House Democrats are clearly on pace to do so, having allotted about $21 billion extra above that figure in the budget resolution.
The four bills under consideration this week by the full committee individually violate Bush's spending requests for Appropriations subcommittees, and the $64.7 billion Military Construction-Veterans Affairs bill represents nearly half the total increase -- $4 billion above Bush's request.
That represents a $15 billion increase over the current fiscal year, or about 30 percent for programs impacting veterans and military families.
"I'd rather not" recommend a veto, Portman said, but he said Bush's budget calls for a 22 percent increase over the current year and that Republicans since 2001 have increased the veterans' health budget by around 80 percent.

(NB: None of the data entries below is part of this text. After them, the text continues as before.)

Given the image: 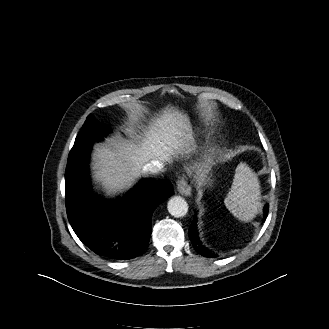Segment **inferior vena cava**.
Segmentation results:
<instances>
[{"instance_id":"1","label":"inferior vena cava","mask_w":329,"mask_h":329,"mask_svg":"<svg viewBox=\"0 0 329 329\" xmlns=\"http://www.w3.org/2000/svg\"><path fill=\"white\" fill-rule=\"evenodd\" d=\"M163 168L164 165L162 162L158 160H152L143 166L142 171L143 173L157 174L159 172H162Z\"/></svg>"}]
</instances>
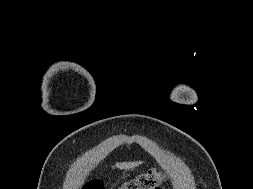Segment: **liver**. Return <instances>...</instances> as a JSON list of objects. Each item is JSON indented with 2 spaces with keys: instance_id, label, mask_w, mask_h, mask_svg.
I'll return each mask as SVG.
<instances>
[{
  "instance_id": "1",
  "label": "liver",
  "mask_w": 253,
  "mask_h": 189,
  "mask_svg": "<svg viewBox=\"0 0 253 189\" xmlns=\"http://www.w3.org/2000/svg\"><path fill=\"white\" fill-rule=\"evenodd\" d=\"M141 162H124V163H116V166L120 169H128L138 166Z\"/></svg>"
}]
</instances>
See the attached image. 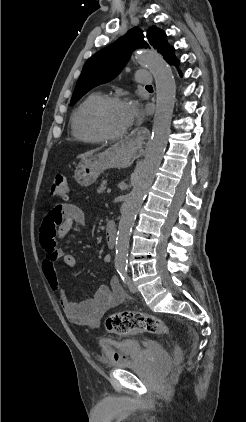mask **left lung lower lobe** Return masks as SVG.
<instances>
[{
  "label": "left lung lower lobe",
  "mask_w": 246,
  "mask_h": 422,
  "mask_svg": "<svg viewBox=\"0 0 246 422\" xmlns=\"http://www.w3.org/2000/svg\"><path fill=\"white\" fill-rule=\"evenodd\" d=\"M169 64H173L175 67H178L179 65V60L174 56V52L171 54V56L166 60ZM179 74H181V72L179 71Z\"/></svg>",
  "instance_id": "1"
}]
</instances>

Appropriations Chairman David Obey, D-Wis., recently noted the difference between Bush and Democrats overall on non-defense discretionary spending amounted to about 2 percent, calling that figure "the difference between [Bush] being president and being king."
House GOP conservatives are circulating a letter aiming to obtain the necessary 146 signatures proving Bush will have the votes to sustain a veto on spending bills.
At the end of last week they were close to hitting that target, and Portman lauded the House Republican Study Committee Chairman, Rep. Jeb Hensarling of Texas, for orchestrating the effort.
In a sign they are headed for success, even some GOP members of the House Appropriations Committee -- including ranking member Jerry Lewis, R-Calif., Legislative Branch Subcommittee ranking member Zach Wamp, R-Tenn., and Reps. Ray LaHood of Illinois and Ken Calvert of California -- have signed the conservatives' letter.
But GOP sources acknowledge they could lose support for sustaining a veto depending on the nature of the underlying bill.
Portman acknowledged the White House and Congress are on a collision course over spending, chalking it up to honest differences in philosophy. He said the two sides would eventually agree on a framework for spending bills Bush can sign.
"Chairman Obey and others think there should be more resources devoted to these, so we have a disagreement. But it's not that we're not talking," Portman told reporters. "I'm not saying this will be easy, it never is.... we always have these appropriations differences," including when Republicans controlled Congress.
In addition to the four bills going before the full Appropriations Committee, four subcommittees will also take up their fiscal 2008 bills.
Those are the State-Foreign Operations, Financial Services, Legislative Branch and Labor-Health and Human Services bills.
The Senate Appropriations Committee will not begin taking up its spending bills until June 14.